Climate risk governance

The increasing focus on ESG issues, sustainability and climate-aware investment will continue this year. There is already a requirement for trustees to report on the extent to which they have taken into account ESG factors in their investment decisions. New regulations, with accompanying statutory guidance, will require large pension schemes (£5 billionn plus) and authorised DC master trusts to assess and report on climate-related risks from October 2021, with smaller schemes (£1 billion plus) coming in scope in October 2022. A possible extension to all remaining schemes will be reviewed in 2024.

Simpler annual benefit statements

The government is planning to consult on draft regulations early in 2021 to clarify the format of simpler, standardised annual benefit statements for DC auto-enrolment schemes, as well as a mandatory approach to the timing of these statements. Trustees of other schemes should note that the government may also consult on a similar approach for all annual benefit statements.

Increase in General Levy

The DWP’s consultation on proposals to change the structure and rates of the general levy, paid by pension schemes to cover the cost of funding TPR, the Pensions Ombudsman, and part of the Money and Pensions Service, closes on 27th January 2021. If levy rates remain unchanged, the DWP estimates that there will be a deficit of around £230 million by April 2024. Various options are proposed, with the government’s preferred approach being to increase and realign rates to reflect the different levels of supervision required for different types of scheme (DB, DC, Master Trusts and Personal Pensions). Given the current economic climate, the DWP proposes only moderate increases in rates for 2021 / 22, at 10% for DB and DC schemes and 5% for master trusts and personal pension schemes. However, higher rates would apply in subsequent years, with the largest rises payable by DB schemes because of their relative complexity.

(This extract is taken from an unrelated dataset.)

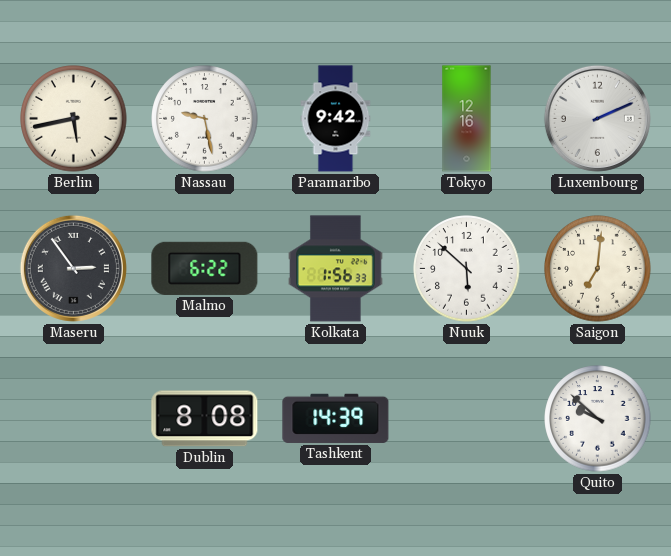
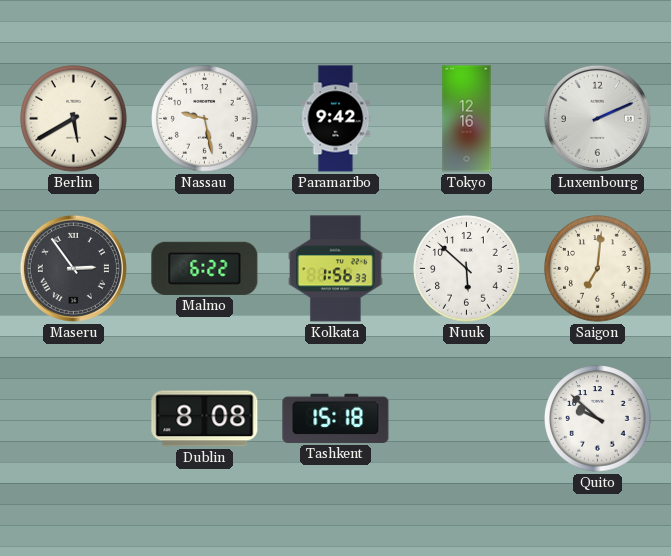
Berlin: 5:43 -> 5:40
Tashkent: 14:39 -> 15:18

Single TPR code of practice and revised TKU code

TPR’s current 15 codes of practice will be combined to form a new single code, to be published in draft for consultation early this year. The new code is likely to be developed in phases, with first priority given to internal controls, the DC code, public service schemes and master trusts. Trustees will be required to demonstrate that they have an effective system of governance within 12 months of publication of the updated code. Consultation on changes to TPR’s trustee knowledge and understanding (TKU) code of practice and guidance is also due to be published in 2021. Similarly, this will include amalgamation of the current TKU codes of practice into a single code.

GMP equalisation

In 2021, trustees should be in a position to address the challenges of finalising their GMP equalisation strategy. It is over two years since the landmark decision in the Lloyds Bank case that trustees of schemes that were contracted out on the salary-related basis between 1990 and 1997 must adjust benefits for the unequal effect of GMPs. A further High Court judgment in November 2020 confirmed the need to revisit historic transfer value payments and we expect many schemes to be working on paying top-ups in 2021. The Pensions Administration Standards Association continues to issue practical guidance on equalisation and schemes can only hope for some further definitive statements from HMRC on the tax implications of equalisation through GMP conversion.

DC consolidation and DB superfunds

The theme of consolidation will continue. More onerous reporting and governance requirements for DC schemes from 5 October 2021, the need to demonstrate value for money for pension saves as well as increasing pressure to improve member outcomes will drive the trend to winding up DC schemes or DC sections of hybrid schemes and transfers to master trusts. In addition, with the interim regulatory regime for assessing and supervising DB superfunds now in place (pending detailed legislation), superfund transactions are also likely to start up in 2021.